INSTRUCTIONS FOR THE TASK
Could you restate every record below word for word?

[[ INFORMATION PROVIDED open ]]

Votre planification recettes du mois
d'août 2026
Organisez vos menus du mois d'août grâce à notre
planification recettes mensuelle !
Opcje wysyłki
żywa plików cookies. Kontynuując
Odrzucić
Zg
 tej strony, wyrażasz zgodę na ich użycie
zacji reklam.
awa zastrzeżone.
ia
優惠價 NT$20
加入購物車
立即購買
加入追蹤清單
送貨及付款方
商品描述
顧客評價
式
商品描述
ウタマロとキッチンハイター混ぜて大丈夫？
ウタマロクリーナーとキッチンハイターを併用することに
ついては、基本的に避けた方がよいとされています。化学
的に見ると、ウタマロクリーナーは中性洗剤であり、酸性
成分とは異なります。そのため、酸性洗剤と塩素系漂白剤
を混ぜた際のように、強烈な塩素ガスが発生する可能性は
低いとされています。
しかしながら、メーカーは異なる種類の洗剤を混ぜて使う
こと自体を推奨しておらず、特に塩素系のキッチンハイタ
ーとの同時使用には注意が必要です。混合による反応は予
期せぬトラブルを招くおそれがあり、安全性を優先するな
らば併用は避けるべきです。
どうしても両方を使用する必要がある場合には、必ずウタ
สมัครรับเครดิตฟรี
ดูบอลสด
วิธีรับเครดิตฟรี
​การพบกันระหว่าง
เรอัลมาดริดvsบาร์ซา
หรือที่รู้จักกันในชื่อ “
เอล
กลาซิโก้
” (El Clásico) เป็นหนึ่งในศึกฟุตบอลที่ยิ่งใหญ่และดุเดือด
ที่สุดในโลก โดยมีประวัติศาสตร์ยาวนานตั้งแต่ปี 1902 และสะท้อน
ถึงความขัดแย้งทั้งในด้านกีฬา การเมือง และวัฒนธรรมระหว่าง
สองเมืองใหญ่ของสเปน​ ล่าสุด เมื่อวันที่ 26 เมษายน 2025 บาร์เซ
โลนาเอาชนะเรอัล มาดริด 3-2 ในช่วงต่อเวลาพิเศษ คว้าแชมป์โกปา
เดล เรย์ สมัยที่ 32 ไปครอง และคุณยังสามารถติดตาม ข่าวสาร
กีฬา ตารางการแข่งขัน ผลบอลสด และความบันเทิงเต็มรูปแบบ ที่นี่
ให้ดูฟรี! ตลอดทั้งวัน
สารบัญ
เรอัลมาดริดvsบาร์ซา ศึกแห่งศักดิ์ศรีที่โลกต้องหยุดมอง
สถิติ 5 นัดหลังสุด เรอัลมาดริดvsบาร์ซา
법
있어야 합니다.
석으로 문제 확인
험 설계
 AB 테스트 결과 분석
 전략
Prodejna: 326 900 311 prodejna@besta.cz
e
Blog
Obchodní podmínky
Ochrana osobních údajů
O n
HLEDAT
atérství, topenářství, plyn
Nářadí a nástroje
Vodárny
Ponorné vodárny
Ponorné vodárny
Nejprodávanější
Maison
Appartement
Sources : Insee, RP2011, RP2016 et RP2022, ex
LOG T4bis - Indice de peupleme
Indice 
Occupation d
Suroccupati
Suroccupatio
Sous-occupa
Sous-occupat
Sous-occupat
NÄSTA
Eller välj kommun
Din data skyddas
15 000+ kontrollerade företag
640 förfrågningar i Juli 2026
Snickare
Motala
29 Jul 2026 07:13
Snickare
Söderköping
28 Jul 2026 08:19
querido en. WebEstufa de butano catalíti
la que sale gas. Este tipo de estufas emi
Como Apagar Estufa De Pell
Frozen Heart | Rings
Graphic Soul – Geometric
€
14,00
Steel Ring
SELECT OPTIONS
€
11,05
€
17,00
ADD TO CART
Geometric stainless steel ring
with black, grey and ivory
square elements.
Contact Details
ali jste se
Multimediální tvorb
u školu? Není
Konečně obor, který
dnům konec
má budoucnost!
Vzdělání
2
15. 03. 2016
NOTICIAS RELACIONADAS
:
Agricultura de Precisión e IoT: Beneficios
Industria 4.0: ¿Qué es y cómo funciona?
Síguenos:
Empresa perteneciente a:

[[ INFORMATION PROVIDED closed ]]

YOUR RESPONSE
Votre planification recettes du mois
d'août 2026
Organisez vos menus du mois d'août grâce à notre
planification recettes mensuelle !
Opcje wysyłki
żywa plików cookies. Kontynuując
Odrzucić
Zg
 tej strony, wyrażasz zgodę na ich użycie
zacji reklam.
awa zastrzeżone.
ia
優惠價 NT$20
加入購物車
立即購買
加入追蹤清單
送貨及付款方
商品描述
顧客評價
式
商品描述
ウタマロとキッチンハイター混ぜて大丈夫？
ウタマロクリーナーとキッチンハイターを併用することに
ついては、基本的に避けた方がよいとされています。化学
的に見ると、ウタマロクリーナーは中性洗剤であり、酸性
成分とは異なります。そのため、酸性洗剤と塩素系漂白剤
を混ぜた際のように、強烈な塩素ガスが発生する可能性は
低いとされています。
しかしながら、メーカーは異なる種類の洗剤を混ぜて使う
こと自体を推奨しておらず、特に塩素系のキッチンハイタ
ーとの同時使用には注意が必要です。混合による反応は予
期せぬトラブルを招くおそれがあり、安全性を優先するな
らば併用は避けるべきです。
どうしても両方を使用する必要がある場合には、必ずウタ
สมัครรับเครดิตฟรี
ดูบอลสด
วิธีรับเครดิตฟรี
​การพบกันระหว่าง
เรอัลมาดริดvsบาร์ซา
หรือที่รู้จักกันในชื่อ “
เอล
กลาซิโก้
” (El Clásico) เป็นหนึ่งในศึกฟุตบอลที่ยิ่งใหญ่และดุเดือด
ที่สุดในโลก โดยมีประวัติศาสตร์ยาวนานตั้งแต่ปี 1902 และสะท้อน
ถึงความขัดแย้งทั้งในด้านกีฬา การเมือง และวัฒนธรรมระหว่าง
สองเมืองใหญ่ของสเปน​ ล่าสุด เมื่อวันที่ 26 เมษายน 2025 บาร์เซ
โลนาเอาชนะเรอัล มาดริด 3-2 ในช่วงต่อเวลาพิเศษ คว้าแชมป์โกปา
เดล เรย์ สมัยที่ 32 ไปครอง และคุณยังสามารถติดตาม ข่าวสาร
กีฬา ตารางการแข่งขัน ผลบอลสด และความบันเทิงเต็มรูปแบบ ที่นี่
ให้ดูฟรี! ตลอดทั้งวัน
สารบัญ
เรอัลมาดริดvsบาร์ซา ศึกแห่งศักดิ์ศรีที่โลกต้องหยุดมอง
สถิติ 5 นัดหลังสุด เรอัลมาดริดvsบาร์ซา
법
있어야 합니다.
석으로 문제 확인
험 설계
 AB 테스트 결과 분석
 전략
Prodejna: 326 900 311 prodejna@besta.cz
e
Blog
Obchodní podmínky
Ochrana osobních údajů
O n
HLEDAT
atérství, topenářství, plyn
Nářadí a nástroje
Vodárny
Ponorné vodárny
Ponorné vodárny
Nejprodávanější
Maison
Appartement
Sources : Insee, RP2011, RP2016 et RP2022, ex
LOG T4bis - Indice de peupleme
Indice 
Occupation d
Suroccupati
Suroccupatio
Sous-occupa
Sous-occupat
Sous-occupat
NÄSTA
Eller välj kommun
Din data skyddas
15 000+ kontrollerade företag
640 förfrågningar i Juli 2026
Snickare
Motala
29 Jul 2026 07:13
Snickare
Söderköping
28 Jul 2026 08:19
querido en. WebEstufa de butano catalíti
la que sale gas. Este tipo de estufas emi
Como Apagar Estufa De Pell
Frozen Heart | Rings
Graphic Soul – Geometric
€
14,00
Steel Ring
SELECT OPTIONS
€
11,05
€
17,00
ADD TO CART
Geometric stainless steel ring
with black, grey and ivory
square elements.
Contact Details
ali jste se
Multimediální tvorb
u školu? Není
Konečně obor, který
dnům konec
má budoucnost!
Vzdělání
2
15. 03. 2016
NOTICIAS RELACIONADAS
:
Agricultura de Precisión e IoT: Beneficios
Industria 4.0: ¿Qué es y cómo funciona?
Síguenos:
Empresa perteneciente a:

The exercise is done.